Yup....   Most Micro 4 3 shooters do not expect it to be a replacement to a DSLR system (that may change) but more as a compliment.    Not only are the cameras smaller but so are the lenses.  For many, the enjoyment of photography starts from the moment they bag is loaded with equipment.... large, uncomfortable, heavy, bulky, systems that do not fit a person's lifestyle simply doesn't contribute to the enjoyment of the hobby.    I simply enjoy shooting more with smaller cameras with high quality lenses than I did with a case full of high end Canon glass that weighed me down.   

Next time I carry that much weight... I'd better be paid for it.
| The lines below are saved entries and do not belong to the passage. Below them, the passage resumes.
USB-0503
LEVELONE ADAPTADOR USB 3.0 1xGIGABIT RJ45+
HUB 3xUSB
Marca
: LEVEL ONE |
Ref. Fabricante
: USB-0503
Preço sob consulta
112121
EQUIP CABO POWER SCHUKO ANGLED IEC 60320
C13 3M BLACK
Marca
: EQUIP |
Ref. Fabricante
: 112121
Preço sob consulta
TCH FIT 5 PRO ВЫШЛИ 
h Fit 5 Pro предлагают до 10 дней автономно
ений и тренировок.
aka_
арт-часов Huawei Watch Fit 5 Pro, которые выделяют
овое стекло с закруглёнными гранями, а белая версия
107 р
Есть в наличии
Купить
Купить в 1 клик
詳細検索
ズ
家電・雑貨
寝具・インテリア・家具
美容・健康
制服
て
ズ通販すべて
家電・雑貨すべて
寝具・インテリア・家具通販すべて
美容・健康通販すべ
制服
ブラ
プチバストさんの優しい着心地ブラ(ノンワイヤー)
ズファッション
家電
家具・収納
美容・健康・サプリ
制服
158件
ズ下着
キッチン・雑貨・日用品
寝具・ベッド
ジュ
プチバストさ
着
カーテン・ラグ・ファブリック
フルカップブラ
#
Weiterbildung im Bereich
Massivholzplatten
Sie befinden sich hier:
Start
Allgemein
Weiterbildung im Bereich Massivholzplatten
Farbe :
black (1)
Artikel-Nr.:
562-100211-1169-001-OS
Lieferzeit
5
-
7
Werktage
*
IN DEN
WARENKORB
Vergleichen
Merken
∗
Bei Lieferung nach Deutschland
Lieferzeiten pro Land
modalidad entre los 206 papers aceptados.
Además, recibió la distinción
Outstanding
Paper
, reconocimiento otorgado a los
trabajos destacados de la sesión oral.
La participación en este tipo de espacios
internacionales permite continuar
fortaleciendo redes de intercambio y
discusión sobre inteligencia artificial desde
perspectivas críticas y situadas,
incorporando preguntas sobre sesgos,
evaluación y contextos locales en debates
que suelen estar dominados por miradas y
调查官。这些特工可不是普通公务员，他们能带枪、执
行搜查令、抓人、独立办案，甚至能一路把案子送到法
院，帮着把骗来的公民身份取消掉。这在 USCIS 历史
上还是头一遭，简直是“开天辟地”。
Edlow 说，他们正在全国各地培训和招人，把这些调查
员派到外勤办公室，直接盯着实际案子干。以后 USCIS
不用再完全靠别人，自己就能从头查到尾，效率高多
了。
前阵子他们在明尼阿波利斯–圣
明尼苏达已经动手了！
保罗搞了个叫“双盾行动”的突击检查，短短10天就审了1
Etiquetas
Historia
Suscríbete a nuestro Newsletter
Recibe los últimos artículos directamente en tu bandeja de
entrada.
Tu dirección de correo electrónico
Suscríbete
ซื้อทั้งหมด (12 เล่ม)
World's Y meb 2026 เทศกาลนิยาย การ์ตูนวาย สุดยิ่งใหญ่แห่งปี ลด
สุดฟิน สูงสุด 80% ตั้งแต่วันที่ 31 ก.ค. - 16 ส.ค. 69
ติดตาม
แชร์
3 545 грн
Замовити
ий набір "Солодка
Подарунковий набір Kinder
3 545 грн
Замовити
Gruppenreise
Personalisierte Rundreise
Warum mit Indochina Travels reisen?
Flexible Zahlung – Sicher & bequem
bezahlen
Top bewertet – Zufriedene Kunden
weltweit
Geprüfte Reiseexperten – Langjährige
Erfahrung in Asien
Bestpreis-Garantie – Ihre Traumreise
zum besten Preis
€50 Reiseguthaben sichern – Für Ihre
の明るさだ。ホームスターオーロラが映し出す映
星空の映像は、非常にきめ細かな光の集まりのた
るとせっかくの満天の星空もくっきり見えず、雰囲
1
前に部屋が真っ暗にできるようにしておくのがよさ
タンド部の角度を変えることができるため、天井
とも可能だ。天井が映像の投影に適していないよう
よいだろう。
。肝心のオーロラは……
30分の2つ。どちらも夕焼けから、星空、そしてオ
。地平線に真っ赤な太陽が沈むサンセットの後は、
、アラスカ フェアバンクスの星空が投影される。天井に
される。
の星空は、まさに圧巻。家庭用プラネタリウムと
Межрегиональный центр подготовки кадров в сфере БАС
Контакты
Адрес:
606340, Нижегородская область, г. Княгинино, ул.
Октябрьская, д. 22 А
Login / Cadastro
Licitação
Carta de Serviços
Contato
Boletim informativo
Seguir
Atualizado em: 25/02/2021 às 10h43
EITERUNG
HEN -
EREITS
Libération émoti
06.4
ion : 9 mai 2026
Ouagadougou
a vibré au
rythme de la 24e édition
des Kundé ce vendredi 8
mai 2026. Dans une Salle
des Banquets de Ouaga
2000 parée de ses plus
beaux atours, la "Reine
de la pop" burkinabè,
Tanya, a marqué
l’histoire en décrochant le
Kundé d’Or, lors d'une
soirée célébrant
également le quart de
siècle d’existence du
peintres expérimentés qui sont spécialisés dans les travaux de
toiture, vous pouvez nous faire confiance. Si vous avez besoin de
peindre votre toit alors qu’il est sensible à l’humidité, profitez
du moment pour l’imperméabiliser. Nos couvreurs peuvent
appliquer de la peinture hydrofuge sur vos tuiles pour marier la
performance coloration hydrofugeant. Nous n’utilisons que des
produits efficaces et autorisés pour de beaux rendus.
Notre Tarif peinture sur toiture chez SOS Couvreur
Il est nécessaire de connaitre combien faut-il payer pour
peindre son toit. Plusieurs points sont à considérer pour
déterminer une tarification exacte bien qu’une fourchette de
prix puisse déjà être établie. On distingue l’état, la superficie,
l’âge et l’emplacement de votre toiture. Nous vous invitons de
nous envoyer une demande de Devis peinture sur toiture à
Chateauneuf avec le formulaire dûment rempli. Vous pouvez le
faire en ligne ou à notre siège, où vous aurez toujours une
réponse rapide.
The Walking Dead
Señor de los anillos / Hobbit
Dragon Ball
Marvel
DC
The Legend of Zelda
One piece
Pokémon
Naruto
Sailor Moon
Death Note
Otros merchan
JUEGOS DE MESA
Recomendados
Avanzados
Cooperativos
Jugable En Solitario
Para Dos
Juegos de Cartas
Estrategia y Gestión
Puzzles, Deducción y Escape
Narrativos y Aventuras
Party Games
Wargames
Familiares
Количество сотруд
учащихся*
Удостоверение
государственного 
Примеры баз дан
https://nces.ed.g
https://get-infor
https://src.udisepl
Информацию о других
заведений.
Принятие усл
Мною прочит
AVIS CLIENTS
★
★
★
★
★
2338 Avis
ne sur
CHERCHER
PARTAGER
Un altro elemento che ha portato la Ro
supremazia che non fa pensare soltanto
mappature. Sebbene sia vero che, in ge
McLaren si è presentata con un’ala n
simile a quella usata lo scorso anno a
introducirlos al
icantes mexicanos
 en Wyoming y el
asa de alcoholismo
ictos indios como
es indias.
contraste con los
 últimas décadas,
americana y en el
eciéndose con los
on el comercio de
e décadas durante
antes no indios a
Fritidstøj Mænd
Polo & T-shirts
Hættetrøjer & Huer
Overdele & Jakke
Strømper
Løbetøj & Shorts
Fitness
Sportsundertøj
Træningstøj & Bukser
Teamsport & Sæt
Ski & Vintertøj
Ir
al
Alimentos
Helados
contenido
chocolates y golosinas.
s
I can post photos to give you an idea of size but I'm currently at work.


----------



## kundalini

usayit said:


> I can post photos to give you an idea of size but I'm currently at work.


Not trying to steal your thunder usayit, but here's a couple of size comparisons I've taken.

E-P3 with 14-42mm kit lens versus D700 with 24-70mm.






E-P3 with 40-150mm versus D700 with 70-200mm









Front View


----------



## Village Idiot

It's like having a point and shoot with near DSLR quality and the ability to change lenses. I was looking at the Canon GX(X) series for the longest time but always felt I'd be limited by it having a dedicated lens. The Oly PEN let me have a small camera with relatively good image quality (not as good as my FF Canon camera, but still very good) that's small and has high quality lenses. I ride my motorcycle a lot and a PEN with two lenses fits much better than a 5D MKII with two lenses.


----------



## Village Idiot

This is from my trip to Ocean City for the classic car show. This was shot with an Olympus E-P3 using a Lumix 20 f/1.7 lens.


----------



## Village Idiot

And Amazon will finally be shipping my OM-D today.


----------



## Village Idiot

Not ver interesting, but it's from the OM-D 





I think I'm going to do an upcoming portfolio shoot with it.


----------



## Solarflare

From the tests I've seen, the only EVIL camera that can actually compete with DSLRs when it comes to speed is the Sony Alpha Nex 7 - and that one is MORE expensive than the DSLR I actually bought ! 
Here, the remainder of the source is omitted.